┌─ EXERCISE MATERIALS
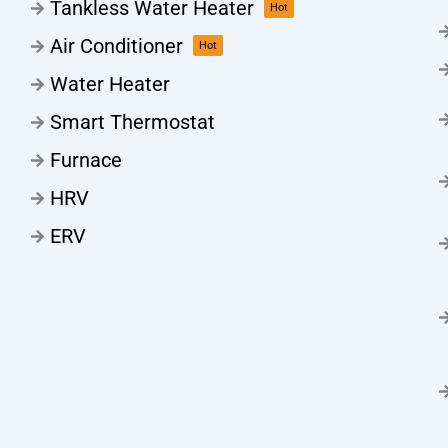
Tankless Water Heater
Hot
Air Conditioner
Hot
Water Heater
Smart Thermostat
Furnace
HRV
ERV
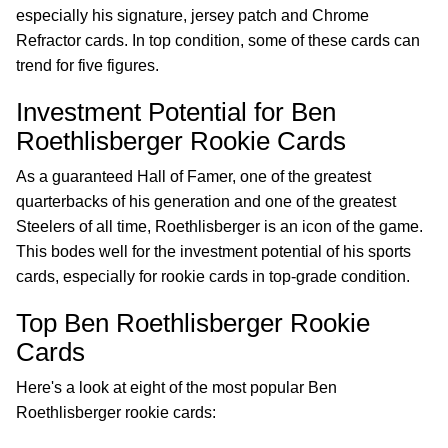
especially his signature, jersey patch and Chrome
Refractor cards. In top condition, some of these cards can
trend for five figures.
Investment Potential for Ben
Roethlisberger Rookie Cards
As a guaranteed Hall of Famer, one of the greatest
quarterbacks of his generation and one of the greatest
Steelers of all time, Roethlisberger is an icon of the game.
This bodes well for the investment potential of his sports
cards, especially for rookie cards in top-grade condition.
Top Ben Roethlisberger Rookie
Cards
Here's a look at eight of the most popular Ben
Roethlisberger rookie cards:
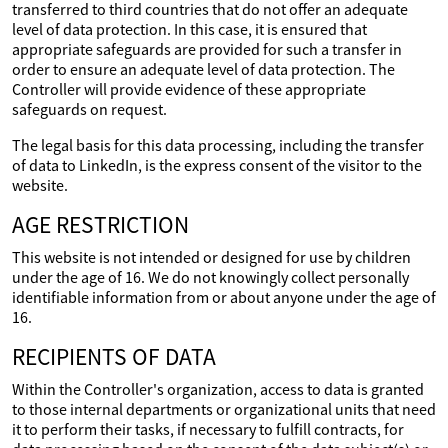
transferred to third countries that do not offer an adequate
level of data protection. In this case, it is ensured that
appropriate safeguards are provided for such a transfer in
order to ensure an adequate level of data protection. The
Controller will provide evidence of these appropriate
safeguards on request.
The legal basis for this data processing, including the transfer
of data to LinkedIn, is the express consent of the visitor to the
website.
AGE RESTRICTION
This website is not intended or designed for use by children
under the age of 16. We do not knowingly collect personally
identifiable information from or about anyone under the age of
16.
RECIPIENTS OF DATA
Within the Controller's organization, access to data is granted
to those internal departments or organizational units that need
it to perform their tasks, if necessary to fulfill contracts, for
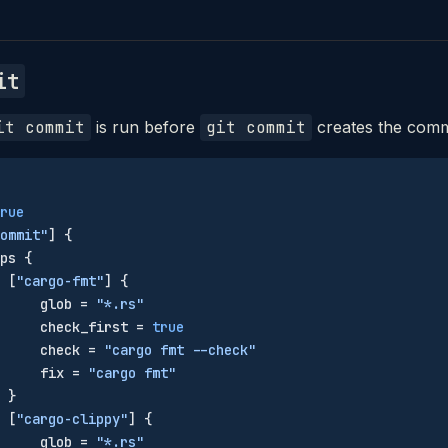
it
it commit
is run before
git commit
creates the comm
rue
ommit"
] {
ps {
 [
"cargo-fmt"
] {
     glob = 
"*.rs"
     check_first = 
true
     check = 
"cargo fmt --check"
     fix = 
"cargo fmt"
 }
 [
"cargo-clippy"
] {
     glob = 
"*.rs"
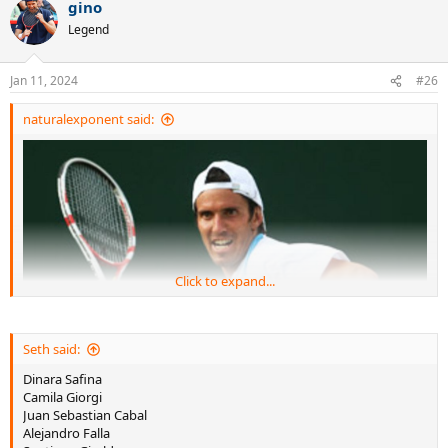
gino
c
t
Legend
i
o
n
Jan 11, 2024
#26
s
:
naturalexponent said:
Click to expand...
Seth said:
Dinara Safina
Camila Giorgi
Juan Sebastian Cabal
Alejandro Falla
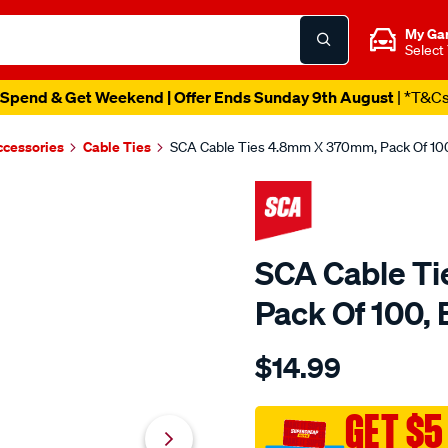
My Ga
Select
Spend & Get Weekend | Offer Ends Sunday 9th August
| *T&C
ccessories
Cable Ties
SCA Cable Ties 4.8mm X 370mm, Pack Of 100
SCA Cable T
Pack Of 100, 
Details
https://www.supercheapau
$14.99
sca-
cable-
ties-
GET $5
4.8mm-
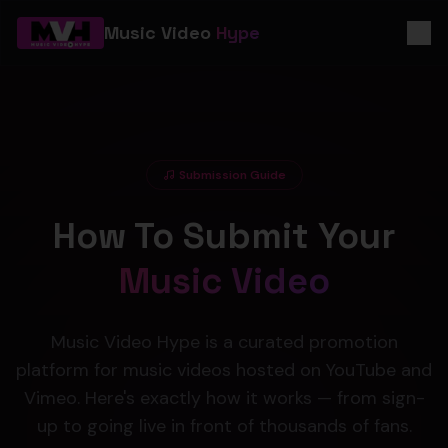
Music Video
Hype
Submission Guide
How To Submit Your
Music Video
Music Video Hype is a curated promotion
platform for music videos hosted on YouTube and
Vimeo. Here's exactly how it works — from sign-
up to going live in front of thousands of fans.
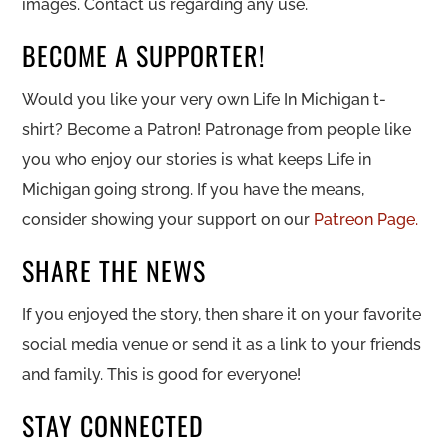
images. Contact us regarding any use.
BECOME A SUPPORTER!
Would you like your very own Life In Michigan t-
shirt? Become a Patron! Patronage from people like
you who enjoy our stories is what keeps Life in
Michigan going strong. If you have the means,
consider showing your support on our
Patreon Page.
SHARE THE NEWS
If you enjoyed the story, then share it on your favorite
social media venue or send it as a link to your friends
and family. This is good for everyone!
STAY CONNECTED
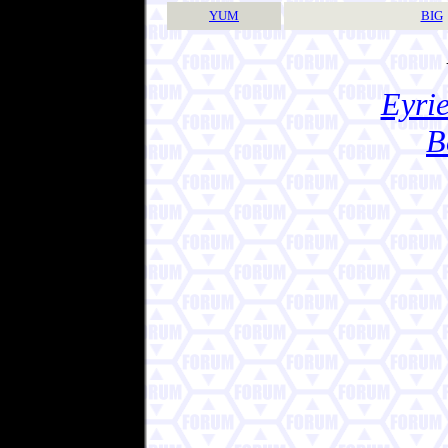
YUM
BIG
Eyrie
B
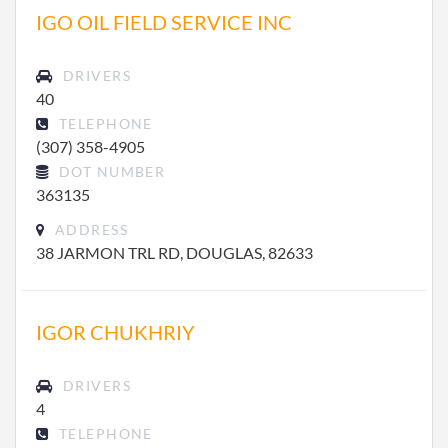
IGO OIL FIELD SERVICE INC
DRIVERS
40
TELEPHONE
(307) 358-4905
DOT NUMBER
363135
ADDRESS
38 JARMON TRL RD, DOUGLAS, 82633
IGOR CHUKHRIY
DRIVERS
4
TELEPHONE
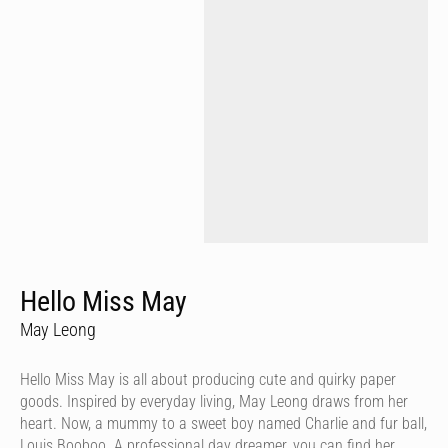
Hello Miss May
May Leong
Hello Miss May is all about producing cute and quirky paper
goods. Inspired by everyday living, May Leong draws from her
heart. Now, a mummy to a sweet boy named Charlie and fur ball,
Louis Booboo. A professional day dreamer, you can find her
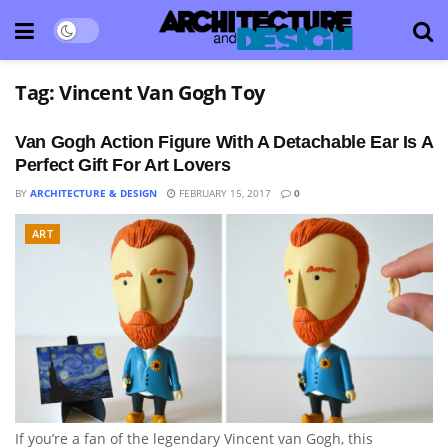
Tag:
Vincent Van Gogh Toy
Van Gogh Action Figure With A Detachable Ear Is A
Perfect Gift For Art Lovers
BY
ARCHITECTURE & DESIGN
FEBRUARY 15, 2017
0
ART
If you’re a fan of the legendary Vincent van Gogh, this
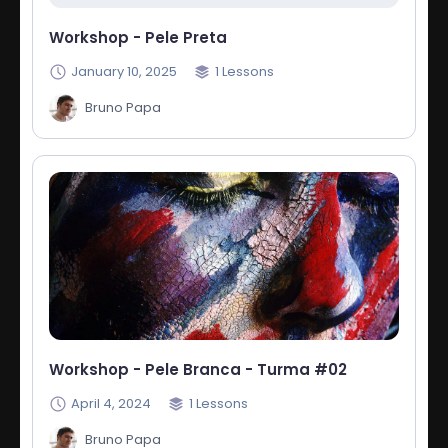
Workshop - Pele Preta
January 10, 2025
1
Lessons
Bruno Papa
Workshop - Pele Branca - Turma #02
April 4, 2024
1
Lessons
Bruno Papa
└─
WORK INSTRUCTIONS
What is needed is a word-for-word copy of the data above, free of any images.

TASK OUTPUT
Tankless Water Heater
Hot
Air Conditioner
Hot
Water Heater
Smart Thermostat
Furnace
HRV
ERV
especially his signature, jersey patch and Chrome
Refractor cards. In top condition, some of these cards can
trend for five figures.
Investment Potential for Ben
Roethlisberger Rookie Cards
As a guaranteed Hall of Famer, one of the greatest
quarterbacks of his generation and one of the greatest
Steelers of all time, Roethlisberger is an icon of the game.
This bodes well for the investment potential of his sports
cards, especially for rookie cards in top-grade condition.
Top Ben Roethlisberger Rookie
Cards
Here's a look at eight of the most popular Ben
Roethlisberger rookie cards:
transferred to third countries that do not offer an adequate
level of data protection. In this case, it is ensured that
appropriate safeguards are provided for such a transfer in
order to ensure an adequate level of data protection. The
Controller will provide evidence of these appropriate
safeguards on request.
The legal basis for this data processing, including the transfer
of data to LinkedIn, is the express consent of the visitor to the
website.
AGE RESTRICTION
This website is not intended or designed for use by children
under the age of 16. We do not knowingly collect personally
identifiable information from or about anyone under the age of
16.
RECIPIENTS OF DATA
Within the Controller's organization, access to data is granted
to those internal departments or organizational units that need
it to perform their tasks, if necessary to fulfill contracts, for
it
it commit
is run before
git commit
creates the comm
rue
ommit"
] {
ps {
 [
"cargo-fmt"
] {
     glob = 
"*.rs"
     check_first = 
true
     check = 
"cargo fmt --check"
     fix = 
"cargo fmt"
 }
 [
"cargo-clippy"
] {
     glob = 
"*.rs"
gino
c
t
Legend
i
o
n
Jan 11, 2024
#26
s
:
naturalexponent said:
Click to expand...
Seth said:
Dinara Safina
Camila Giorgi
Juan Sebastian Cabal
Alejandro Falla
My Ga
Select
Spend & Get Weekend | Offer Ends Sunday 9th August
| *T&C
ccessories
Cable Ties
SCA Cable Ties 4.8mm X 370mm, Pack Of 100
SCA Cable T
Pack Of 100, 
Details
https://www.supercheapau
$14.99
sca-
cable-
ties-
GET $5
4.8mm-
Music Video
Hype
Submission Guide
How To Submit Your
Music Video
Music Video Hype is a curated promotion
platform for music videos hosted on YouTube and
Vimeo. Here's exactly how it works — from sign-
up to going live in front of thousands of fans.
images. Contact us regarding any use.
BECOME A SUPPORTER!
Would you like your very own Life In Michigan t-
shirt? Become a Patron! Patronage from people like
you who enjoy our stories is what keeps Life in
Michigan going strong. If you have the means,
consider showing your support on our
Patreon Page.
SHARE THE NEWS
If you enjoyed the story, then share it on your favorite
social media venue or send it as a link to your friends
and family. This is good for everyone!
STAY CONNECTED
YUM
BIG
Eyrie
B
IGO OIL FIELD SERVICE INC
DRIVERS
40
TELEPHONE
(307) 358-4905
DOT NUMBER
363135
ADDRESS
38 JARMON TRL RD, DOUGLAS, 82633
IGOR CHUKHRIY
DRIVERS
4
TELEPHONE
Hello Miss May
May Leong
Hello Miss May is all about producing cute and quirky paper
goods. Inspired by everyday living, May Leong draws from her
heart. Now, a mummy to a sweet boy named Charlie and fur ball,
Louis Booboo. A professional day dreamer, you can find her
Tag:
Vincent Van Gogh Toy
Van Gogh Action Figure With A Detachable Ear Is A
Perfect Gift For Art Lovers
BY
ARCHITECTURE & DESIGN
FEBRUARY 15, 2017
0
ART
If you’re a fan of the legendary Vincent van Gogh, this
Workshop - Pele Preta
January 10, 2025
1
Lessons
Bruno Papa
Workshop - Pele Branca - Turma #02
April 4, 2024
1
Lessons
Bruno Papa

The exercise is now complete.